It’s a sad sight when revisiting an album has nearly no change on your opinion, especially after several years. Bloody Pit of Horror is a peculiar album, in that it’s not entirely GWAR’s fault for its existence. The music was originally penned by then lead guitarist, Cory Smoot aka Flattus Maximus, intended to be used for his solo project. Instead, vocalist Dave Brockie liked the material so much that it was converted to be used in the next GWAR album, released only a year after Lust In Space. Combined with the fact that it’s the shortest GWAR album, you’d expect it to stand out in the crowd of latter day GWAR albums or end up as a complete trainwreck. To the contrary, the album gels well stylistically with GWAR’s other material, and had you went in blind you would have no idea it was conceived for something otherwise. I certainly wasn’t none the wiser when I first listened to it. The album itself? It’s an anticlimactic barrage of heaviness.

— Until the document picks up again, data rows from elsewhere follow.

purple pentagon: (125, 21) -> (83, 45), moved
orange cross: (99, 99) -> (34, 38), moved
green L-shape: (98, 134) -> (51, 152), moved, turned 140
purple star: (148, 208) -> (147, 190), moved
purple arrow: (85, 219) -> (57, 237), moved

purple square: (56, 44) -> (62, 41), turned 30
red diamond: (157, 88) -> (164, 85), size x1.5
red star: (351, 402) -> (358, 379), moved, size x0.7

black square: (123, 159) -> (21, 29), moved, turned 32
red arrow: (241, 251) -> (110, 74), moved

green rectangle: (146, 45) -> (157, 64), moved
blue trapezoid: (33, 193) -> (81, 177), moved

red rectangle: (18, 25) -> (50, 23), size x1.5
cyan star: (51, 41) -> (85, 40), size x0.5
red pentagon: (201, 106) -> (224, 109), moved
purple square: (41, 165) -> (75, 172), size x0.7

If there is one thing Bloody Pit of Horror can be accused of, it’s being heavy. The album is a sort of heavier War Party, the guitars chugging consistently throughout the album with a frenzied fervor, biting, tearing and chewing through the mix. If you wanted to see GWAR do a death metal album, it would probably sound something like this. The drums pair nicely with this tone and are given a thorough beating to really accentuate the album’s articulate message of pure, unbridled violence. Brockie doesn’t pull many surprises this time around and appropriately so, as he desired a darker and more metal tone for the album. He’ll throw out an odd voice every now and then but nothing more than a teeth-gritting sneer or lame attempt at melodicism. The performances are not so much “saving graces” for the album, more so the cherry on top of the belligerent heaviness delivered through my speakers. Everyone plays their absolute best but even that cannot save the album from its own writing deficiencies.

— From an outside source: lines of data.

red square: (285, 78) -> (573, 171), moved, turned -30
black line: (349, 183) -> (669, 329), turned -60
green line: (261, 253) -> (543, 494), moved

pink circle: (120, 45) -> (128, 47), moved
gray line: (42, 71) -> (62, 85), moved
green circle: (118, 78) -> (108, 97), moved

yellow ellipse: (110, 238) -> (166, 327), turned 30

The songs on Bloody Pit of Horror seem… counterintuitive. The band throws out the best track ‘Zombies, March!’ first, then follow it up with three songs to make an eponymous, four song story. They then follow this arc with three tracks of varying quality that could pass as B-sides from other albums, pick up the pace with the next two tracks, and end the album with two experimental songs. For an album that’s quite unremarkable, breaking it down seems like a lot to digest. Unfortunately, the complexity ends there, as many of the songs plagiarize each other and suffer a dearth of fresh riffs. None of these songs are poorly written nor do they offend any sensibilities like Carnival of Chaos or We Kill Everything did, though I fail to see the ultimate purpose of any of them. The first track promised a smorgasbord of monstrous delight and bloody glee reinforced with titanium guitars and gnashing teeth, but instead we get a War Party retread in the form of tracks ‘You are my Meat’ and ‘Beat You to Death’, or the ungodly sluggishness of ‘Come the Carnivore’. The exploratory melodicism seen on the past two albums seems minimal as well, resulting in simple song structures that don’t go anywhere. If they wanted a spooky monster-mash themed epic like the first track promised, I’d layer some freaky synths or keyboards on the album and write around them, kinda like Ragnarök. Even if it was a jarring shift from Lust In Space, it would stand out more. The grand stories seen on previous album are neutered here, regulated to the first four tracks.
I feel the same way about Bloody Pit of Horror now as I did when I first heard it. The only change I can offer is that the more experimental/djenty track ‘Litany of the Slain’ is a charming enough chugfest that details everyone GWAR had a bone to pick with, real and fictional. Besides that, the album is one of the more irrelevant efforts the band spewed out. However, I maintain that War Party is still the worse album by a slim margin, though I could go either way about it. On a melancholier note, this was the last album to feature Cory Smoot before he tragically passed away in 2011. His contributions to GWAR were legendary, and his style of playing more so, breathing newfound life into the band. Rest in Peace Cory Smoot.